• Kylie Simmonds-Cox

Why should I leave a Letter of Wishes?

It is common practice for a Settlor (the person creating the Trust) to give the Trustees guidance on how they want the Trust to be managed and how the Beneficiaries should be looked after, this is especially important in the context of children with special needs. This guidance is recorded in what is known as the Letter of Wishes.

It is important to understand that the Letter of Wishes is not legally binding on the Trustees, it is a mere wish and is intended to provide guidance. This letter will become a very important and practical tool for the Trustees and will help guide them in reaching decisions.

Tip: Make sure the Letter of Wishes is signed a couple of days after the Trust Instrument to prevent any suggestion that the two documents should be read together as one document.

By keeping it as a separate document, it provides more confidentiality. Many people will question how private their Letter of Wishes is and there have been many challenges over the time. In Breakspear and others v Ackland [2008] EWHC 220 (Ch), the beneficiaries had sought full disclosure of the Letter of Wishes but the Trustees refused their request. The judge ruled that the disclosure of a Letter of Wishes is primarily a matter for the Trustees, who had in fact acted properly. In addition, it can provide more flexibility. The Letter of Wishes can be changed or replaced by the Settlor at any time as and when their own or their family's circumstances change. It is important that the Letter of Wishes is reviewed as much as possible and kept up-to-date.

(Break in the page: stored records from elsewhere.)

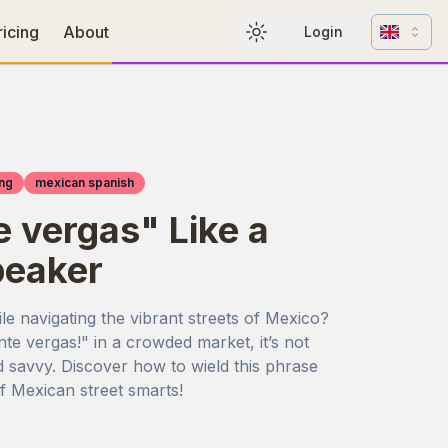
Change l
ricing
About
Login
Toggle theme
ng
mexican spanish
 vergas" Like a
peaker
ile navigating the vibrant streets of Mexico?
e vergas!" in a crowded market, it’s not
nd savvy. Discover how to wield this phrase
of Mexican street smarts!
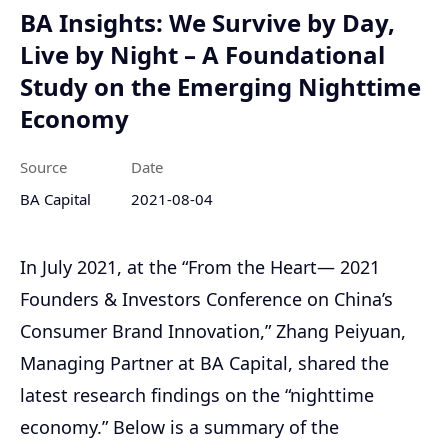
BA Insights: We Survive by Day,
Live by Night – A Foundational
Study on the Emerging Nighttime
Economy
Source
Date
BA Capital
2021-08-04
In July 2021, at the “From the Heart— 2021
Founders & Investors Conference on China’s
Consumer Brand Innovation,” Zhang Peiyuan,
Managing Partner at BA Capital, shared the
latest research findings on the “nighttime
economy.” Below is a summary of the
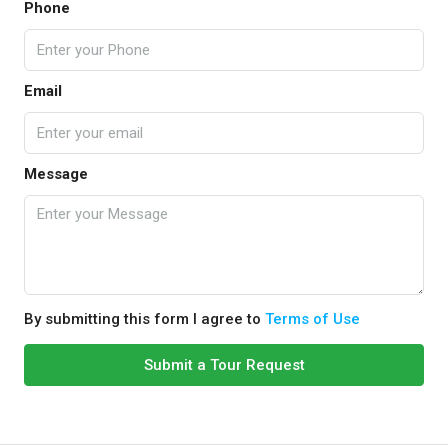
Phone
Email
Message
By submitting this form I agree to
Terms of Use
Submit a Tour Request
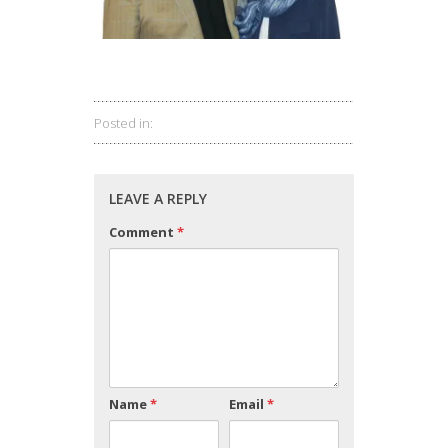
Posted in:
LEAVE A REPLY
Comment
*
Name
*
Email
*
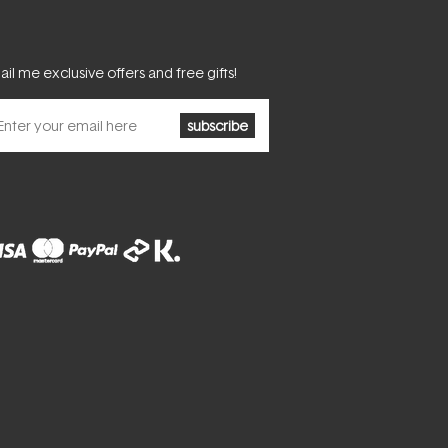
il me exclusive offers and free gifts!
subscribe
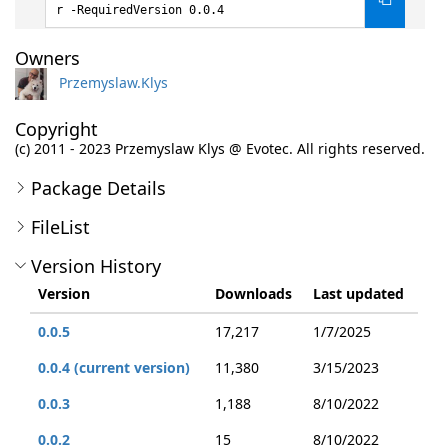
r -RequiredVersion 0.0.4
Owners
Przemyslaw.Klys
Copyright
(c) 2011 - 2023 Przemyslaw Klys @ Evotec. All rights reserved.
Package Details
FileList
Version History
Version
Downloads
Last updated
0.0.5
17,217
1/7/2025
0.0.4 (current version)
11,380
3/15/2023
0.0.3
1,188
8/10/2022
0.0.2
15
8/10/2022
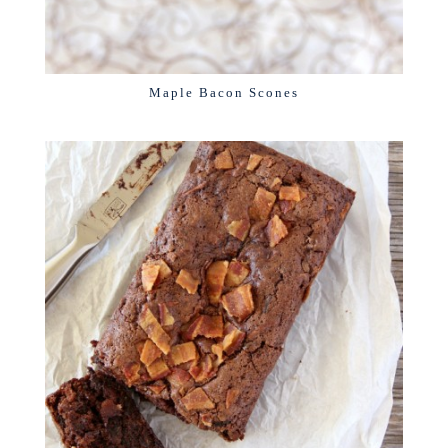
Maple Bacon Scones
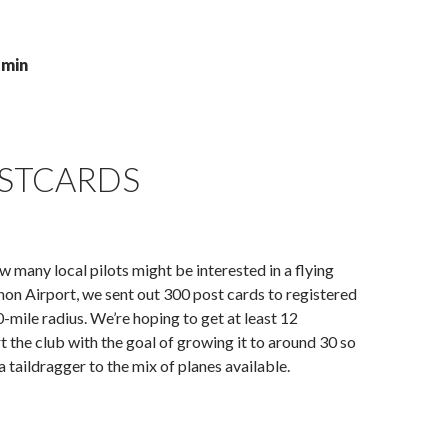
dmin
OSTCARDS
 many local pilots might be interested in a flying
non Airport, we sent out 300 post cards to registered
0-mile radius. We’re hoping to get at least 12
 the club with the goal of growing it to around 30 so
a taildragger to the mix of planes available.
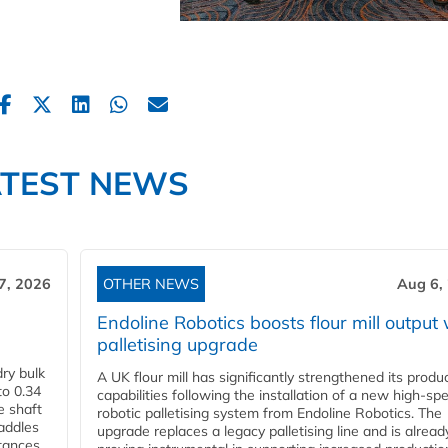
ATEST NEWS
7, 2026
OTHER NEWS
Aug 6,
Endoline Robotics boosts flour mill output 
palletising upgrade
ry bulk
A UK flour mill has significantly strengthened its produ
to 0.34
capabilities following the installation of a new high‑sp
e shaft
robotic palletising system from Endoline Robotics. The
paddles
upgrade replaces a legacy palletising line and is alread
stances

But should the Trustees blindly follow the Letter of Wishes? In the Case of Re Esteem Settlement [2003] JLR 188, the Royal Court of Jersey confirmed that a trustee may accede to every request of a Settlor without departing from its fiduciary duties: "A lack of any refusal may of course be indicative of the fact that the trustees have abdicated their fiduciary duties and are simply following the wishes of the Settlor without further consideration. But .... a lack of any refusal may be equally consistent with a properly administered trust where the Trustees have in good faith considered each request of the Settlor, concluded that it is reasonable, and concluded that it is proper to agree to such requests in the interests of one or more of the beneficiaries of the trust"

But what should I write in my Letter of Wishes? You need to think about the guidance you want to provide your Trustees, so:

  • Where you think your cash should be invested.

  • Which professional advisers you would like (or don’t want) to handle the funds.

  • Under what circumstances you feel the beneficiaries should be paid out.

  • An explanation as to why certain people may not be benefitting from the Trust.

  • Whether you want the capital distributed quickly or slowly by way of an income.

  • At what age you feel your children will be old enough to receive their inheritance.

  • Whether income for the survivor should cease on remarriage or after a period of time.

  • Whether your family home should be occupied or whether this should be sold to free up capital.